> Aim of the exercise:
Repeat only the stretch of lines below that runs from the line with "Les Enfants de Lucy Kirkwood" through the line with "theatredaetherspectacles@gmail.com", unaltered.

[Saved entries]
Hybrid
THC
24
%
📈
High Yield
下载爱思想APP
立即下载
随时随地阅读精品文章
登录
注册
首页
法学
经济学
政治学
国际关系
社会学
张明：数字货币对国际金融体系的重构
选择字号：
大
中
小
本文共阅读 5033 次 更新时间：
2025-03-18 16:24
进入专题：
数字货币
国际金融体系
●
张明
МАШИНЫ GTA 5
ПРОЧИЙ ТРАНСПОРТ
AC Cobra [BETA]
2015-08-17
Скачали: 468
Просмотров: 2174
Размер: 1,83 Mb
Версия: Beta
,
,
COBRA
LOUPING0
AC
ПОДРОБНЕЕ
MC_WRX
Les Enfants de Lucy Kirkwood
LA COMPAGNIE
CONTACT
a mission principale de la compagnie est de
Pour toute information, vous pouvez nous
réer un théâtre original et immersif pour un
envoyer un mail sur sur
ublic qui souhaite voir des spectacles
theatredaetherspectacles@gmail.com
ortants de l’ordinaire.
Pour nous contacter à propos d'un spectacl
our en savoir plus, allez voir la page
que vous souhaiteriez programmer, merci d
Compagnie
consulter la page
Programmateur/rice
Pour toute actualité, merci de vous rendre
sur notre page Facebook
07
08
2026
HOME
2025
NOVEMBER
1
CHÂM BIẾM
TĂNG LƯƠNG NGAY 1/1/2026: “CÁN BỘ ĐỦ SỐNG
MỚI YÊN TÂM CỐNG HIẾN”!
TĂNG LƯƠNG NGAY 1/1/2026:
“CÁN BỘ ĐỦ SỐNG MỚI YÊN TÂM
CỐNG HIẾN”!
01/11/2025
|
...
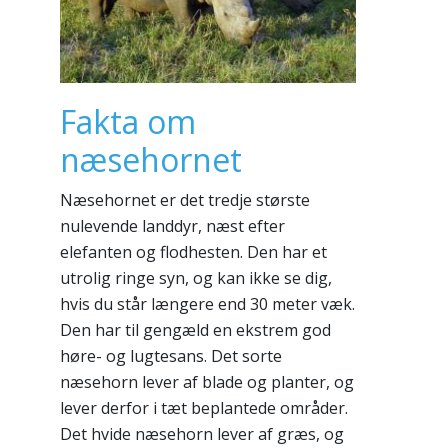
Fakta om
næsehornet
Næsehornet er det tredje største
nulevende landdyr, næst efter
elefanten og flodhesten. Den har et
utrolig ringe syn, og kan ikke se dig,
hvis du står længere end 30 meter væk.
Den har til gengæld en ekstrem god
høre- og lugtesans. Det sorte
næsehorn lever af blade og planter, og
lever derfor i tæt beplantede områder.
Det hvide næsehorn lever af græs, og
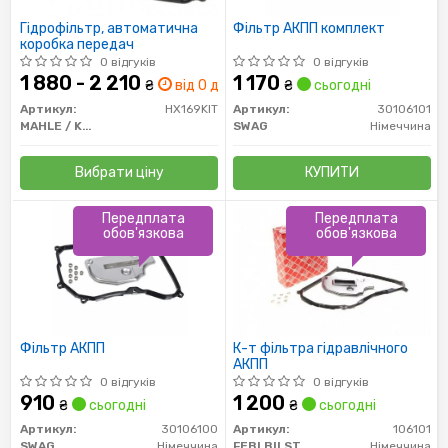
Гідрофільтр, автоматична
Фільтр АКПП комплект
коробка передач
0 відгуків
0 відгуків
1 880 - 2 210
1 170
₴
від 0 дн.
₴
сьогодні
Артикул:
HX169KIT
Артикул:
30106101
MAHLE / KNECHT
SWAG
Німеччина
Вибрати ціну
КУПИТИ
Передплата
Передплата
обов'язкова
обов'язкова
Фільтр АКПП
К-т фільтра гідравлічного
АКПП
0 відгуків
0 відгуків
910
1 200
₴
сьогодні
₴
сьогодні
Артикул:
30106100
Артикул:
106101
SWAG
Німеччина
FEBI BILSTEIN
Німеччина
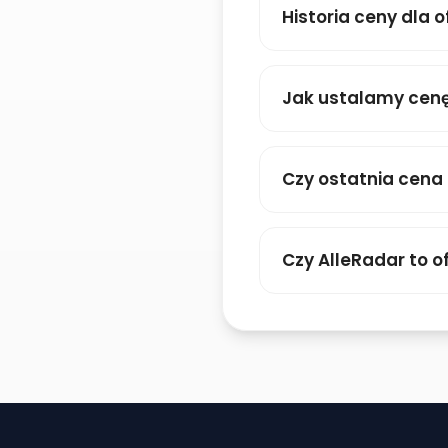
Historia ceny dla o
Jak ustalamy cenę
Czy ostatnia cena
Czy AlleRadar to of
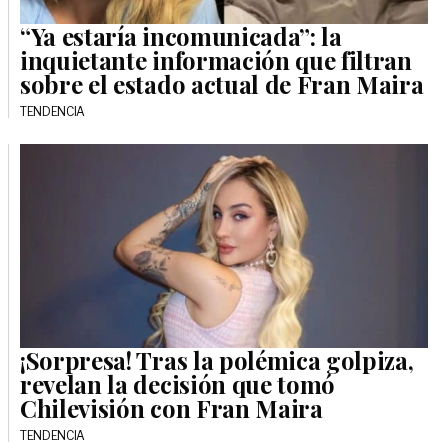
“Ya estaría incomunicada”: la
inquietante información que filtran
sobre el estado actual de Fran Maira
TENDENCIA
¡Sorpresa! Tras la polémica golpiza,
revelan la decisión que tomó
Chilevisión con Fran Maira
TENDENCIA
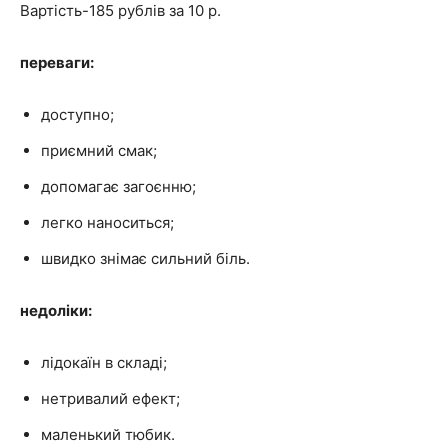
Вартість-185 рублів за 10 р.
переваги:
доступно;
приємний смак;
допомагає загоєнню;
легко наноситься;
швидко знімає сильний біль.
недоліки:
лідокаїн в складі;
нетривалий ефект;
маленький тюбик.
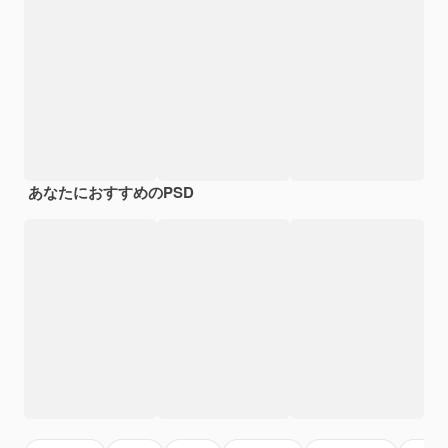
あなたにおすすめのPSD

> Exercise output:
Les Enfants de Lucy Kirkwood
LA COMPAGNIE
CONTACT
a mission principale de la compagnie est de
Pour toute information, vous pouvez nous
réer un théâtre original et immersif pour un
envoyer un mail sur sur
ublic qui souhaite voir des spectacles
theatredaetherspectacles@gmail.com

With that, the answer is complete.